Title: A Framework for North Slope Seminar II: ABSTRACT

Author(s): I. L. Tailleur

Article Type: Meeting abstract

Abstract:

This meeting focuses on a province with enormous potential for fuels and minerals. Oil reserves approach 10% of the total oil already produced in the rest of the country. Estimated coal resources could store a thousand times the 70-80 quads of energy the U.S. uses every year. Potential yields of silver, lead, and zinc range from 10 to 100% of the amounts produced domestically since the middle of the 19th century. Prospects for copper are also large.

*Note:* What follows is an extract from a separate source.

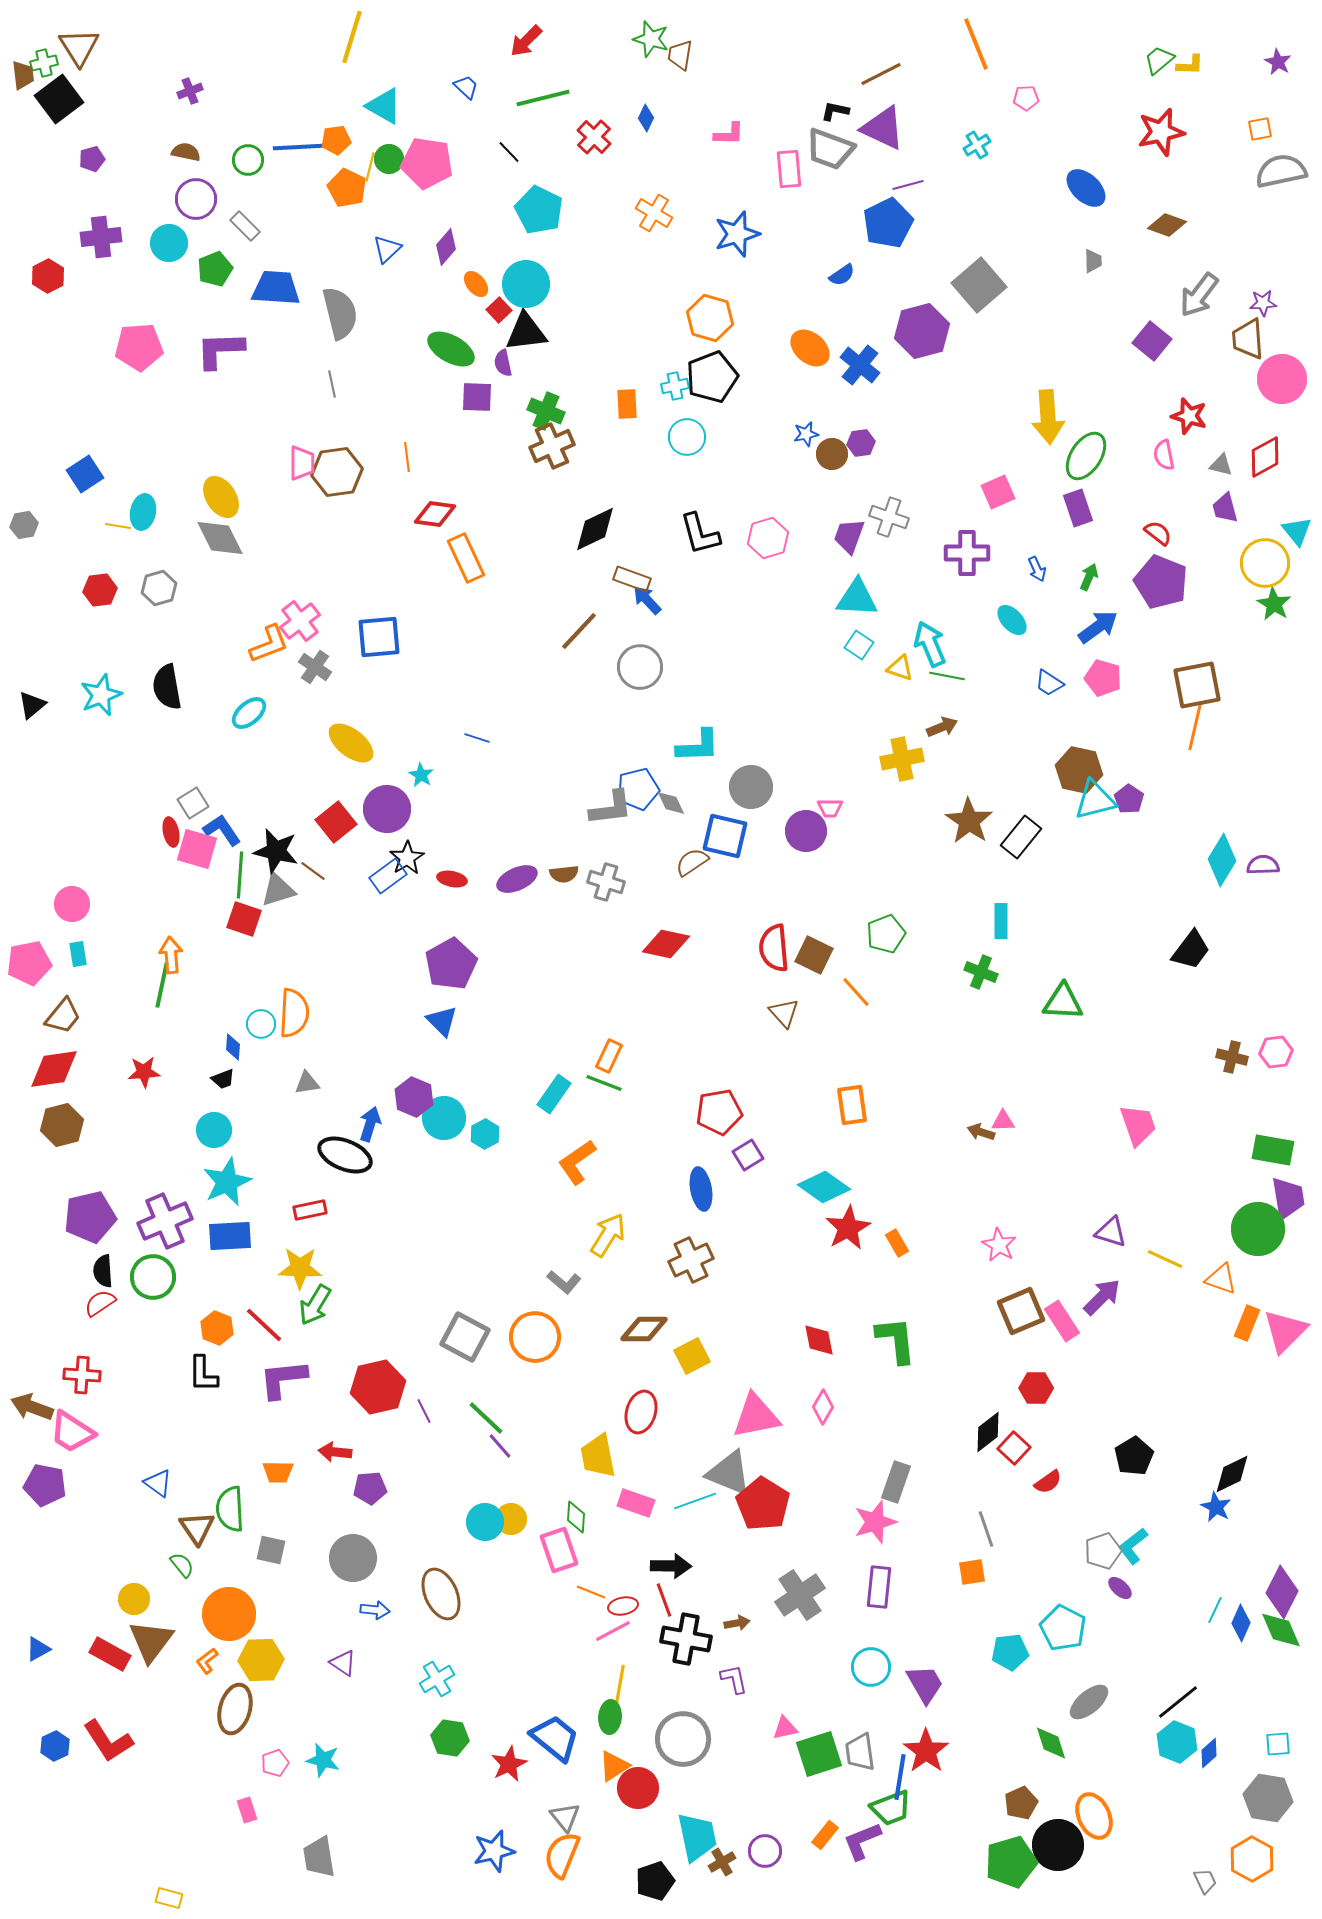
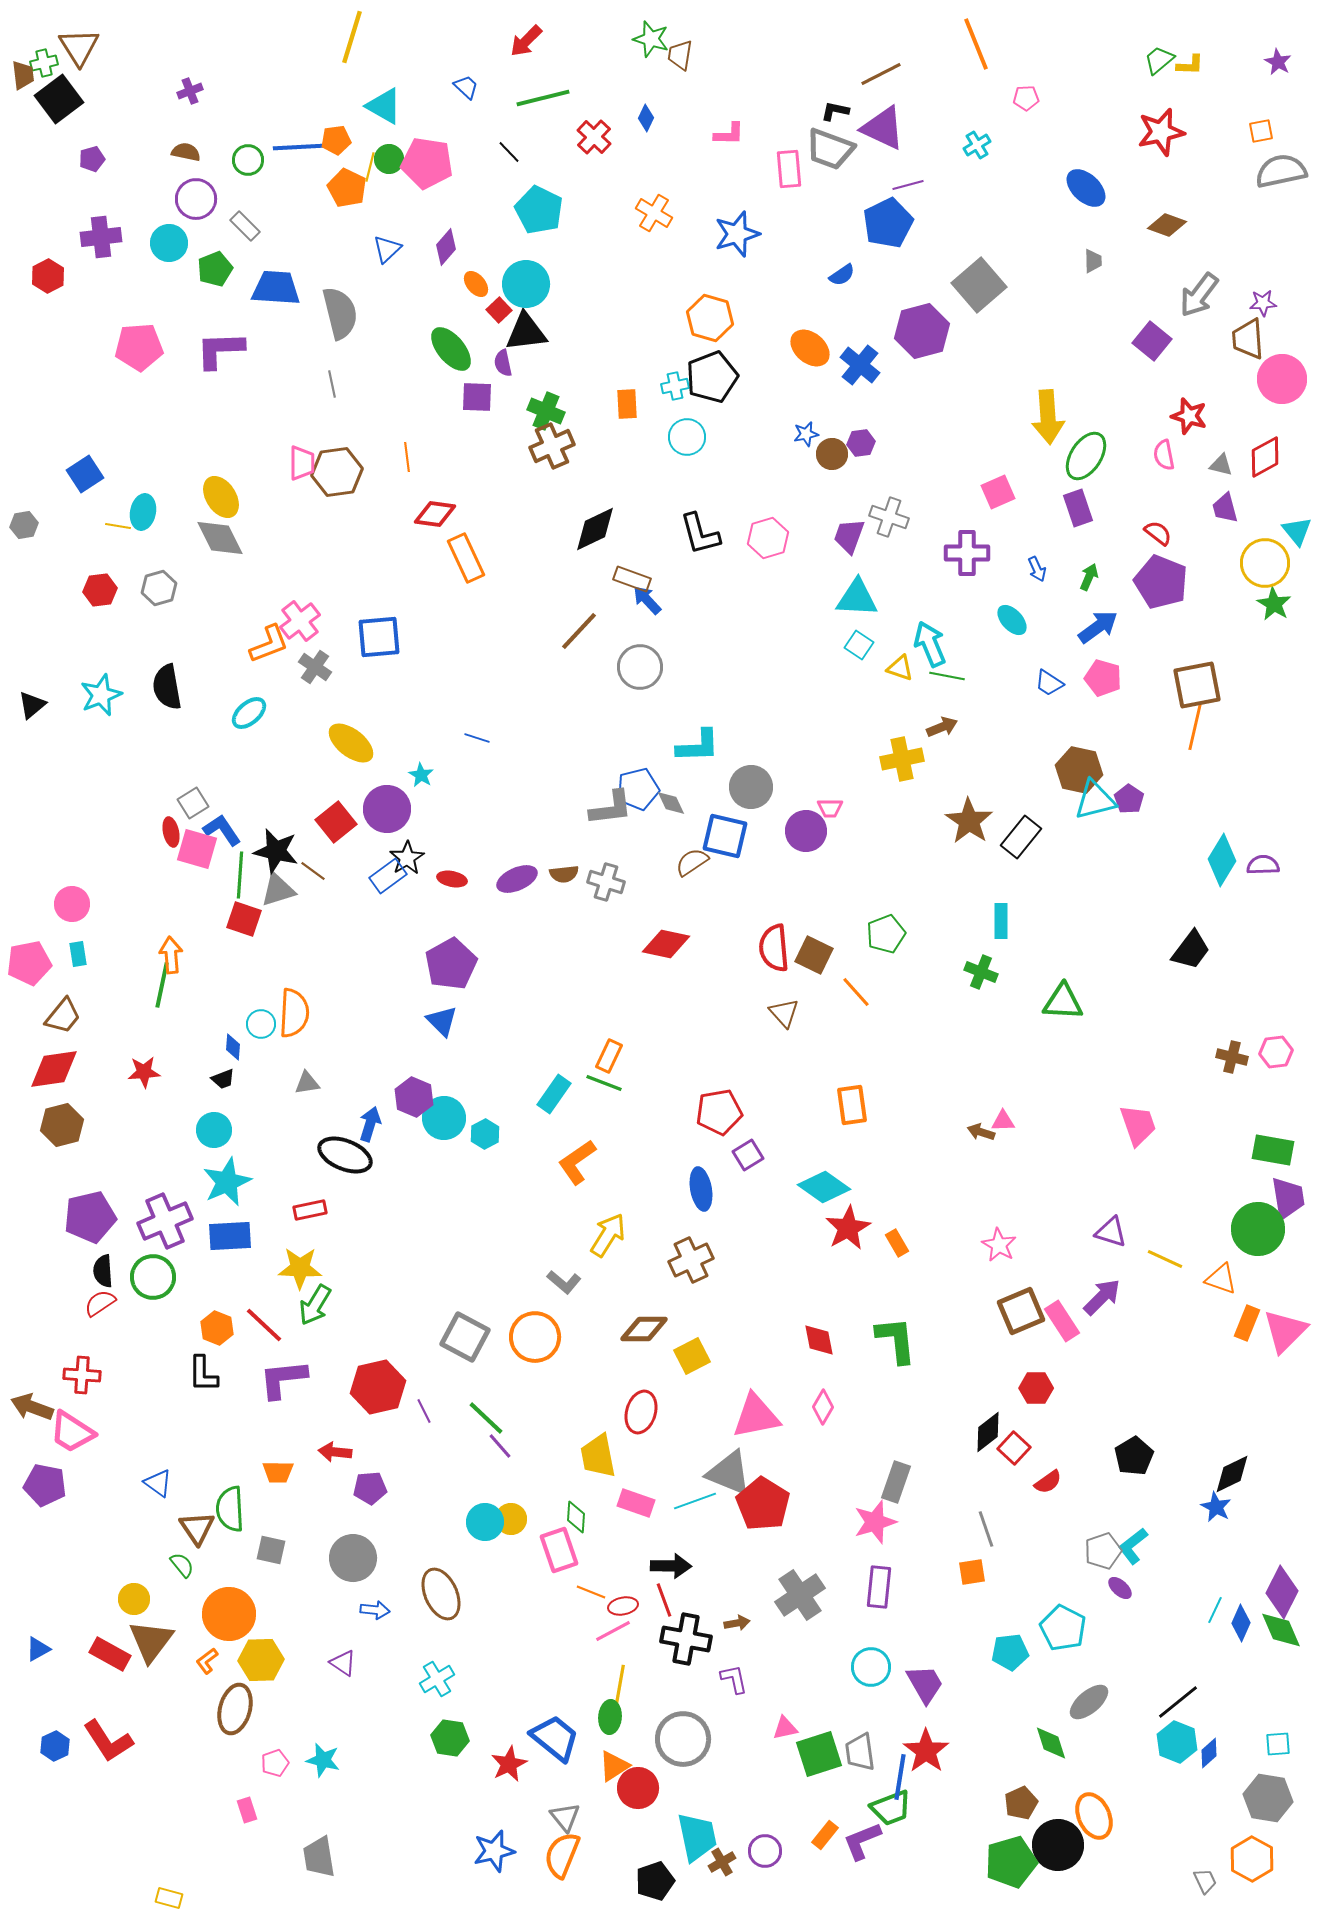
orange square at (1260, 129): moved 1 px right, 2 px down
green ellipse at (451, 349): rotated 21 degrees clockwise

The province is dominated by the east-trending Brooks Range, whose structures formed during the late Mesozoic Brookian orogeny and are now being shortened longitudinally. Flanking basins succeeded the uplift; the northern one is bounded by a passive continental margin. Early in the orogeny, a relatively thin early Paleozoic through Jurassic megasequence of clastic-wedge, carbonate, and siliceous sediments was telescoped into a fivefold stacking of allochthons and beneath allochthons of volcanic and mafic-ultramafic rocks. The greater than 500-km breadth of sialic crust that had underlain the allochthons disappeared. At about the same time, the Arctic Ocean basin replaced the northern provenance. A mid-Paleozoic sialic source area on the opposite margin of the megasequence disappeared y the end of the Carboniferous and near the beginning of siliceous deposition. Basement beneath the North Slope part of the mega-sequence was created when the Devonian Ellesmerian orogeny added to the crust the late Precambrian to early Paleozoic clastic, carbonate, and volcanic rocks of an older megasequence.

The northern successor basin accumulated large amounts of coal. Truncation and sealing of potential reservoir rocks on replacement of the northern landmass led to huge pools of hydrocarbons. Late Paleozoic rocks in the lowest allochthon host stratabound base-metal deposits. A narrow belt of reportedly Devonian shallow-seated felsic rocks contain deposits of copper.

John Maher foresaw the benefits that the first North Slope seminar has provided. That precedent and developments during the past 15 years promise similar benefits from this meeting.